The gene family clustering, subsequent pan-genome analysis and the pairwise BLAST results, as summarised in the BLAST matrix, all supported the relatedness of Vibrio species Ex25 to V. parahaemolyticus 2210633 but not to V. parahaemolyticus 16. This latter genome was quite different from V. parahaemolyticus 2210633 in all analyses. Although it is possible that the species V. parahaemolyticus is far more genetically diverse than V. cholerae, A. fischeri or V. vulnificus, an alternative explanation is that one of the sequenced isolates is perhaps incorrectly named as V. parahaemolyticus. The similarity between Vibrio species MED222 and V. splendidus based on gene families is in agreement with their related 16S rRNA genes and published data [21]. However, in contrast to what the ribosomal gene suggests, our whole-genome comparison indicates that the three Aliivibrio genomes (A. salmonicida and two A. fischeri) are not so different from Vibrio after all. Their recent placement in the genus Aliivibrio, a decision based on five genes (the 16S rRNA gene and four housekeeping genes) and phenotypical characteristics [47], appears not to be reflective of the whole genome picture presented here.

The BLAST results were graphically summarised in a BLAST atlas, which visualised V. cholerae-specific gene clusters. These coded for polysaccharide biosynthesis enzymes, response regulators and chemotaxis proteins, amongst others. In addition, a V. cholerae-specific, histidine kinase two-component signal transduction regulatory system was identified. The two-component signal transduction pathway is a powerful regulating system for bacteria to adapt to a particular ecological niche. There is a precedent for this claim, as the introduction of a single regulatory protein in Vibrio fischeri strain MJ11 has been shown to specifically enable colonization of the squid Euprymna scolopes [26].
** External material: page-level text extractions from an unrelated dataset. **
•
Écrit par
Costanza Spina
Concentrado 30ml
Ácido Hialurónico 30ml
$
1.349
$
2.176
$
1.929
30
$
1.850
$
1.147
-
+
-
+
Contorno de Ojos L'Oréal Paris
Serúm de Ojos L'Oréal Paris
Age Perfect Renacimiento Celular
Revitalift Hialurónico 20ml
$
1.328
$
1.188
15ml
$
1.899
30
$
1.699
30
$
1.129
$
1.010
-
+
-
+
As expected, the main differences observed between V. cholerae clinical isolates and the environmental strains are due to genes related to virulence. Two exceptions are the presence of a number of virulence genes in the environmental strain V. cholerae 2740-80 and the absence of enterotoxin genes in clinical isolate M66-2. It has already been suggested that M66-2 might be a predecessor of pandemic, enterotoxic V. cholerae [11]. From sequence comparison of four housekeeping genes, it was concluded that V. cholerae 2740-80 is intermediary between toxigenic and non-toxigenic isolates [30]. This view is confirmed by the data presented here, although we propose to consider the possibility that the isolate arose from a pandemic clone that has lost the CTXΦ prophage, rather than being a precursor of a pathogen.

In conclusion, several different methods of genome comparisons have yielded a picture of V. cholerae genomes as forming a distinct cluster, compared to related species, and a relatively small number of genes might be responsible for environmental niche adaptation and hence for generation of this distinct species. Likely candidates include multiple two-component signal transduction regulatory proteins as well as chemotaxis proteins.